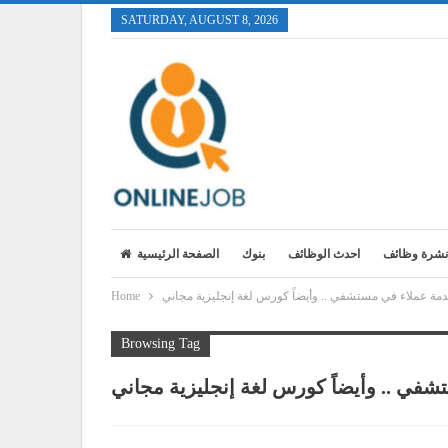
SATURDAY, AUGUST 8, 2026
نشرة وظائف
احدث الوظائف
بنوك
الصفحة الرئيسية
مة عملاء في مستشفي .. وأيضاً كورس لغة إنجليزية مجاني
Home
Browsing Tag
في .. وأيضاً كورس لغة إنجليزية مجاني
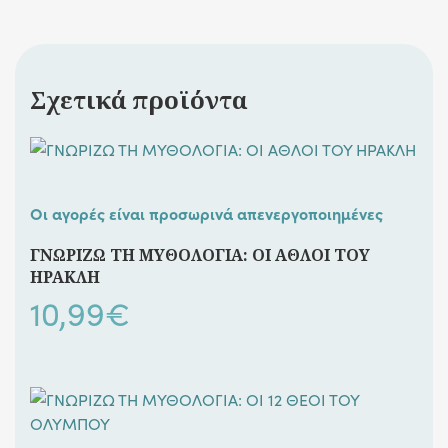
Σχετικά προϊόντα
Οι αγορές είναι προσωρινά απενεργοποιημένες
ΓΝΩΡΙΖΩ ΤΗ ΜΥΘΟΛΟΓΙΑ: ΟΙ ΑΘΛΟΙ ΤΟΥ
ΗΡΑΚΛΗ
10,99
€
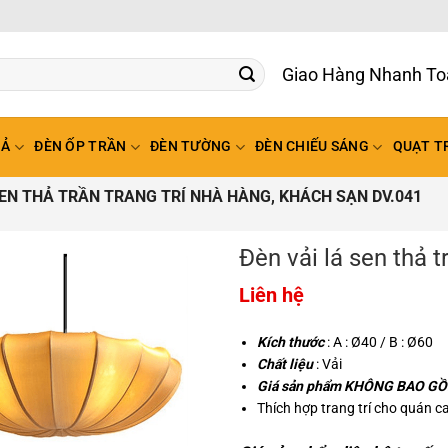
Giao Hàng Nhanh To
HẢ
ĐÈN ỐP TRẦN
ĐÈN TƯỜNG
ĐÈN CHIẾU SÁNG
QUẠT T
SEN THẢ TRẦN TRANG TRÍ NHÀ HÀNG, KHÁCH SẠN DV.041
Đèn vải lá sen thả t
Liên hệ
Kích thước
: A : Ø40 / B : Ø60
Chất liệu
: Vải
Giá sản phẩm KHÔNG BAO GỒM
Thích hợp trang trí cho quán c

* * * *

[EXERCISE INSTRUCTIONS]
Print each line, exactly as written, from the one that contains "ĐÈN ỐP TRẦN" to the end of the data above, with both end lines included and nothing else.

[ANSWER TO THE EXERCISE]
ĐÈN ỐP TRẦN
ĐÈN TƯỜNG
ĐÈN CHIẾU SÁNG
QUẠT T
SEN THẢ TRẦN TRANG TRÍ NHÀ HÀNG, KHÁCH SẠN DV.041
Đèn vải lá sen thả t
Liên hệ
Kích thước
: A : Ø40 / B : Ø60
Chất liệu
: Vải
Giá sản phẩm KHÔNG BAO GỒM
Thích hợp trang trí cho quán c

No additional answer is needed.